On May 5, 2000, respondent's then-attorney, Raymond Barto, wrote a letter to Pangis, explaining that, in May 1998, respondent had obtained a settlement on behalf of an unidentified Holocaust survivor client (Sapir), who had instructed him to hold the funds in his trust account and disburse portions to her, in cash, as she required. Based on Barto's letter, Pangis understood that, when respondent wrote trust account checks to "cash," he gave the money to Sapir. However, despite the OAE's requests, respondent never submitted written proof that cash payments were made to Sapir and that she received them. Indeed, the parties stipulated that he had no receipts from Sapir, acknowledging the receipt of cash.

Pangis testified that respondent never provided the OAE with an accounting of the Sapir funds. Respondent supplied only an unsigned, undated settlement statement that he had given to Sapir's heirs, after her death.

Respondent did not provide to the OAE all of the records required under the New Jersey recordkeeping rules so that Pangis could determine how the settlement funds had been disbursed. Respondent did not provide client ledgers, bank statements, cash receipts and cash disbursement journals, or reconciliations of his Bank of New York or Summit Bank trust accounts. The parties stipulated that respondent had violated R. 1:21-6(c)(1)(g).

The next audit visit was scheduled for April 26, 2001. This time, the period in question covered January 1997 to April 6, 2001. Respondent was required to produce his business and trust account records from New Jersey and New York. The focus of the audit was respondent's "handling of funds received in connection with the Holocaust matters as well as (his) trust account in general." Pangis testified that the April 2001 audit was again postponed, due to the unavailability of either respondent or his attorney or both. The audit did not take place until August 26, when respondent and Barto produced only some records, claiming that others had been turned over to either respondent's or to his wife's attorney in the divorce matter and had not been returned. Pangis retired in December 2002. In January 2003, OAE disciplinary auditor G. Nicholas Hall was assigned to this case.

The scope of the investigation expanded when, in February 2004, Weisshaus called Hall and expressed her belief that respondent had misused funds from the Oestreicher estate. Among other things, Weisshaus gave Hall a copy of an August 28, 1998 Suffolk County (New York) Surrogate's Court order ("the August 1998 order"), requiring respondent's payment of $82,583.04 for administration expenses, legal fees, and the satisfaction of a lien against the estate.

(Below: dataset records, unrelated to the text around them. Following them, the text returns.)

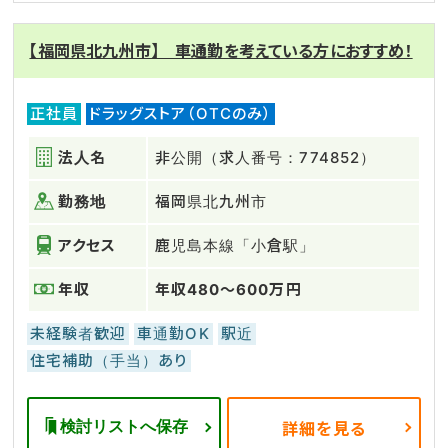
【福岡県北九州市】 車通勤を考えている方におすすめ！
正社員
ドラッグストア（OTCのみ）
法人名
非公開（求人番号：774852）
勤務地
福岡県北九州市
アクセス
鹿児島本線「小倉駅」
年収
年収480～600万円
未経験者歓迎
車通勤OK
駅近
住宅補助（手当）あり
検討リストへ保存
詳細を見る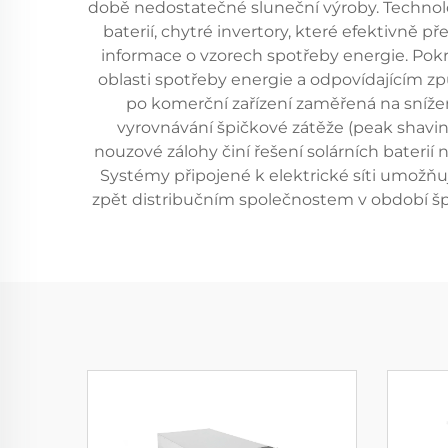
době nedostatečné sluneční výroby. Technologi
baterií, chytré invertory, které efektivně p
informace o vzorech spotřeby energie. Pokro
oblasti spotřeby energie a odpovídajícím z
po komerční zařízení zaměřená na snížení
vyrovnávání špičkové zátěže (peak shaving
nouzové zálohy činí řešení solárních baterií 
Systémy připojené k elektrické síti umožňu
zpět distribučním společnostem v období špi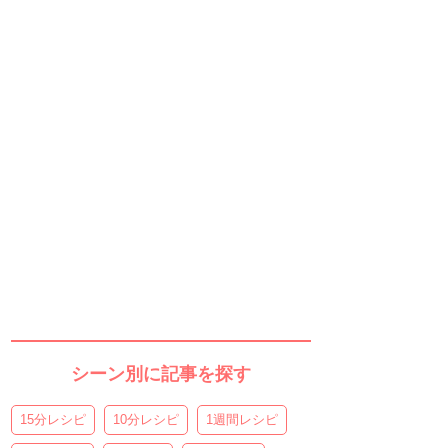
シーン別に記事を探す
15分レシピ
10分レシピ
1週間レシピ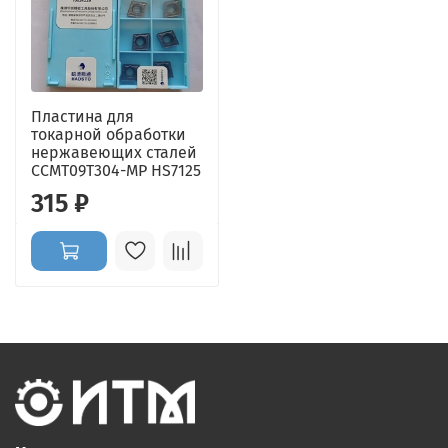
Пластина для
токарной обработки
нержавеющих сталей
CCMT09T304-MP HS7125
315 ₽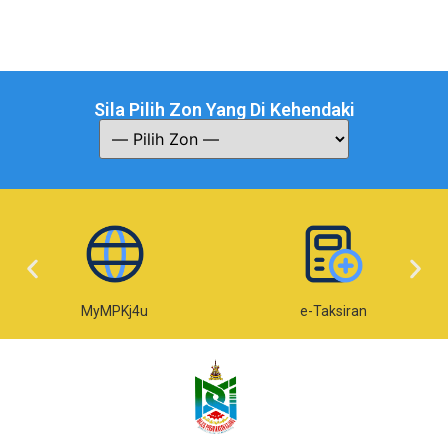
Sila Pilih Zon Yang Di Kehendaki
MyMPKj4u
e-Taksiran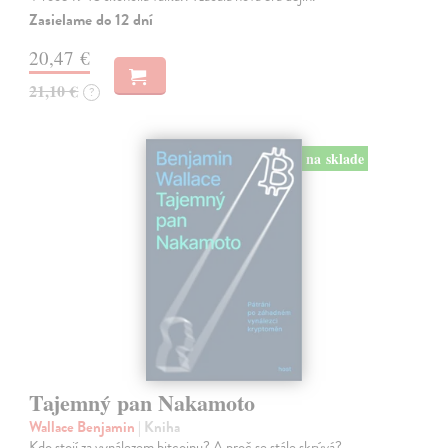
Zasielame do 12 dní
20,47 €
21,10 €
?
na sklade
Tajemný pan Nakamoto
Wallace Benjamin
| Kniha
Kdo stojí za vynálezem bitcoinu? A proč se stále skrývá?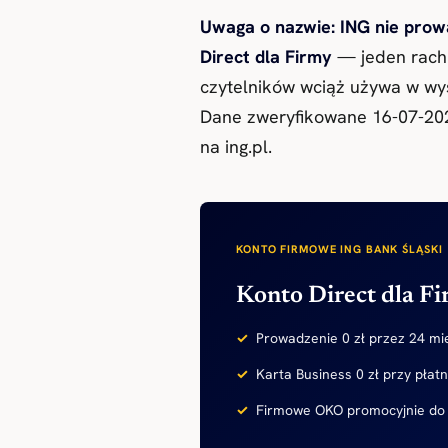
Uwaga o nazwie: ING nie prow
Direct dla Firmy
— jeden rachu
czytelników wciąż używa w wysz
Dane zweryfikowane 16-07-202
na ing.pl.
KONTO FIRMOWE ING BANK ŚLĄSKI
Konto Direct dla F
Prowadzenie 0 zł przez 24 mie
Karta Business 0 zł przy płat
Firmowe OKO promocyjnie do 5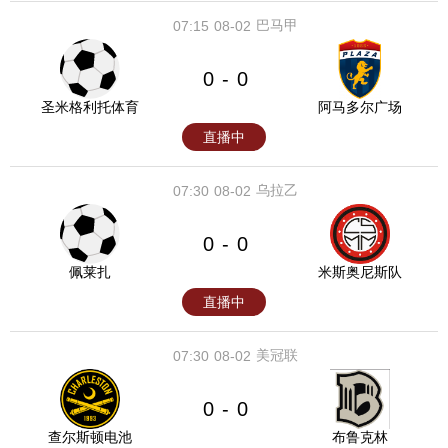
巴马甲
07:15
08-02
0
0
-
圣米格利托体育
阿马多尔广场
直播中
乌拉乙
07:30
08-02
0
0
-
佩莱扎
米斯奥尼斯队
直播中
美冠联
07:30
08-02
0
0
-
查尔斯顿电池
布鲁克林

Based on an interview with Weisshaus and a review of certain documents in her possession, Hall concluded that the Suffolk County Department of Social Services ("Suffolk County") had a third-party claim against the Oestreicher estate and that respondent was required to deposit the estate's funds into his New York trust account, where they were to remain until the claim had been settled. Yet, when the August 28, 1998 order was entered, the New York trust account contained only $100. The account had been inactive since October 1997. Moreover, no funds from the New York trust account had ever been transferred to a New Jersey trust account that respondent opened at Summit Bank in October 1997. Hall's investigation, thus, included respondent's disposition of the $82,000 funds.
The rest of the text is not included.